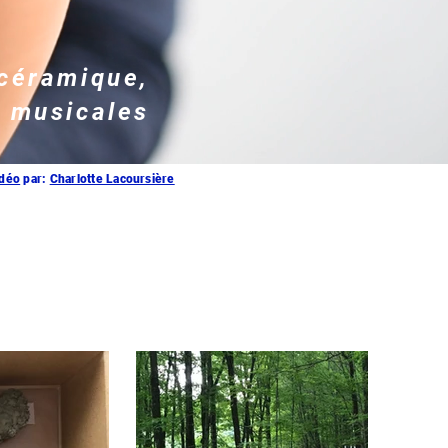
 céramique,
s musicales
idéo
par:
Charlotte Lacoursière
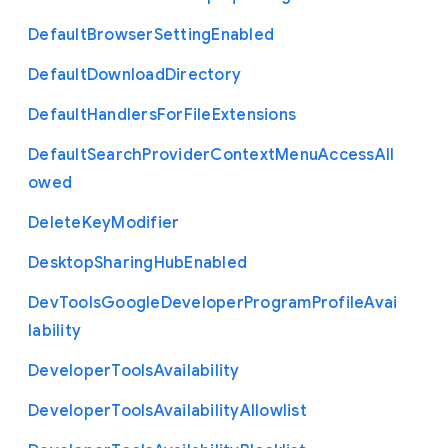
Default
Browser
Setting
Enabled
Default
Download
Directory
Default
Handlers
For
File
Extensions
Default
Search
Provider
Context
Menu
Access
All
owed
Delete
Key
Modifier
Desktop
Sharing
Hub
Enabled
Dev
Tools
Google
Developer
Program
Profile
Avai
lability
Developer
Tools
Availability
Developer
Tools
Availability
Allowlist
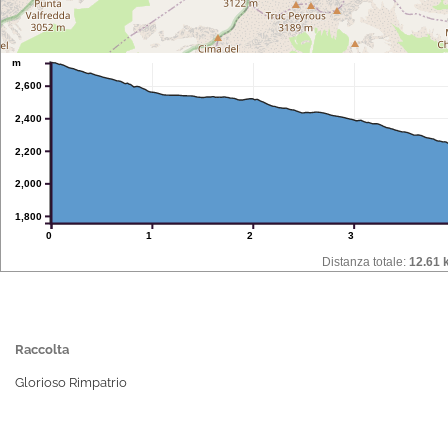
m
2,600
2,400
2,200
2,000
1,800
0
1
2
3
Distanza totale:
12.61 
Raccolta
Glorioso Rimpatrio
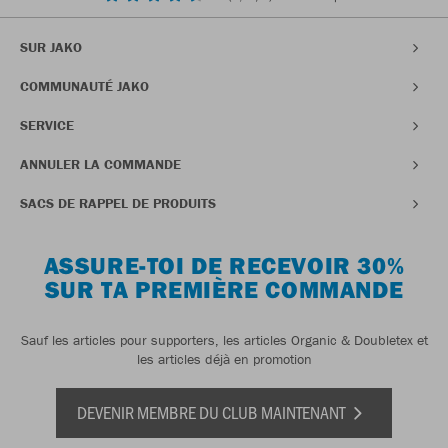
SUR JAKO
COMMUNAUTÉ JAKO
SERVICE
ANNULER LA COMMANDE
SACS DE RAPPEL DE PRODUITS
ASSURE-TOI DE RECEVOIR 30%
SUR TA PREMIÈRE COMMANDE
Sauf les articles pour supporters, les articles Organic & Doubletex et
les articles déjà en promotion
DEVENIR MEMBRE DU CLUB MAINTENANT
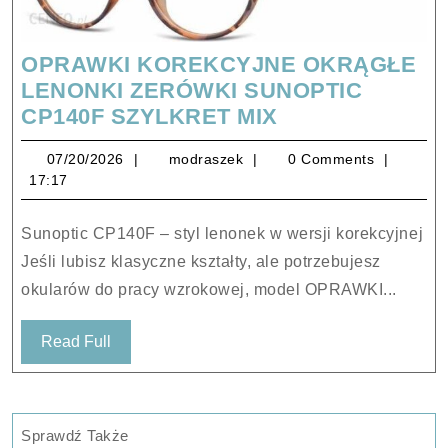
OPRAWKI KOREKCYJNE OKRĄGŁE
LENONKI ZERÓWKI SUNOPTIC
OPRAWKI
CP140F SZYLKRET MIX
KOREKCYJNE
07/20/2026
modraszek
07/20/2026
modraszek
0 Comments
OKRĄGŁE
17:17
LENONKI
ZERÓWKI
Sunoptic CP140F – styl lenonek w wersji korekcyjnej
SUNOPTIC
Jeśli lubisz klasyczne kształty, ale potrzebujesz
CP140F
okularów do pracy wzrokowej, model OPRAWKI...
SZYLKRET
MIX
Read
Read Full
Full
Sprawdź Także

□ □ □ □

- Exercise details -
Once the pictures are set aside, write out each record exactly.

- Response box -
 céramique,
s musicales
idéo
par:
Charlotte Lacoursière
Default
Browser
Setting
Enabled
Default
Download
Directory
Default
Handlers
For
File
Extensions
Default
Search
Provider
Context
Menu
Access
All
owed
Delete
Key
Modifier
Desktop
Sharing
Hub
Enabled
Dev
Tools
Google
Developer
Program
Profile
Avai
lability
Developer
Tools
Availability
Developer
Tools
Availability
Allowlist
m
2,600
2,400
2,200
2,000
1,800
0
1
2
3
Distanza totale:
12.61 
Raccolta
Glorioso Rimpatrio
SUR JAKO
COMMUNAUTÉ JAKO
SERVICE
ANNULER LA COMMANDE
SACS DE RAPPEL DE PRODUITS
ASSURE-TOI DE RECEVOIR 30%
SUR TA PREMIÈRE COMMANDE
Sauf les articles pour supporters, les articles Organic & Doubletex et
les articles déjà en promotion
DEVENIR MEMBRE DU CLUB MAINTENANT
OPRAWKI KOREKCYJNE OKRĄGŁE
LENONKI ZERÓWKI SUNOPTIC
OPRAWKI
CP140F SZYLKRET MIX
KOREKCYJNE
07/20/2026
modraszek
07/20/2026
modraszek
0 Comments
OKRĄGŁE
17:17
LENONKI
ZERÓWKI
Sunoptic CP140F – styl lenonek w wersji korekcyjnej
SUNOPTIC
Jeśli lubisz klasyczne kształty, ale potrzebujesz
CP140F
okularów do pracy wzrokowej, model OPRAWKI...
SZYLKRET
MIX
Read
Read Full
Full
Sprawdź Także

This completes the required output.